Dabei sehe ich drei Stufen, die wir auf dem Weg zum Ziel beschreiten könnten: zum Ersten könnten wir immer mehr Pflanzen an Mikro­or­ga­nismen statt an Tiere verfüttern. Dies würde die weitere Ausweitung landwirt­schaft­licher Flächen schon sehr effektiv bremsen.

Zweitens sollten wir die heraus­ra­gende Fähigkeit von Mikro­or­ga­nismen nutzen, fast jeden organi­schen Stoff abbauen und verwandeln zu können, um eine echte Kreis­lauf­wirt­schaft aufzu­bauen, die gleich­zeitig auch noch Nahrungs­mittel produ­ziert. Dabei geht es zum Beispiel um Reste aus der Landwirt­schaft, die heute häufig an Tiere verfüttert werden, aber auch zahlreiche Reste aus anderen Industriezweigen.

Drittens sollten wir spezielle Arten von Mikro­or­ga­nismen, die von Gasen statt von Pflanzen leben, für den Aufbau einer Lebens­mit­tel­pro­duktion nutzen, die gänzlich unabhängig von der Photo­syn­these ist. Diese Art der Fermen­tation nennt man Gasfer­men­tation. Sie hat das revolu­tionäre Potenzial, uns von Acker­bauern und Tierhaltern zu Brauern weiter­zu­ent­wi­ckeln. Auch an dieser Techno­logie arbeiten bereits heute einige Firmen.

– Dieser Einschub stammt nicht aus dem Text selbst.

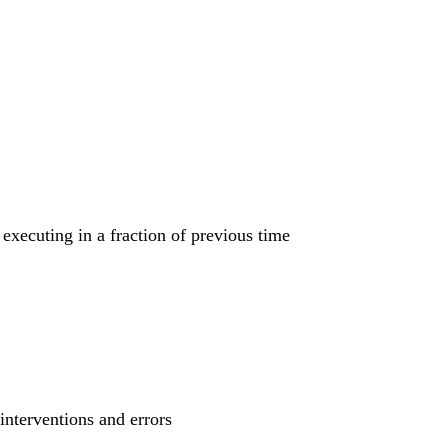
executing in a fraction of previous time
interventions and errors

In meinem Buch beschreibe ich, wie diese unter­schied­lichen Verfahren funktio­nieren, was die Hürden auf dem Weg auf unsere Teller und die großen Chancen für Umwelt und Klima sind. Gleich­zeitig werden auch die Heraus­for­de­rungen, die eine solche Revolution aus dem Mikro­kosmos für Wirtschaft und Gesell­schaft mit sich bringen, beleuchtet. Die mikro­bio­lo­gische Revolution hat schon begonnen – in Forschungs­la­boren, modernen Braue­reien, Pionier­un­ter­nehmen in Industrie und Landwirt­schaft. Jetzt kommt es darauf an, ihre Poten­tiale zu entfalten.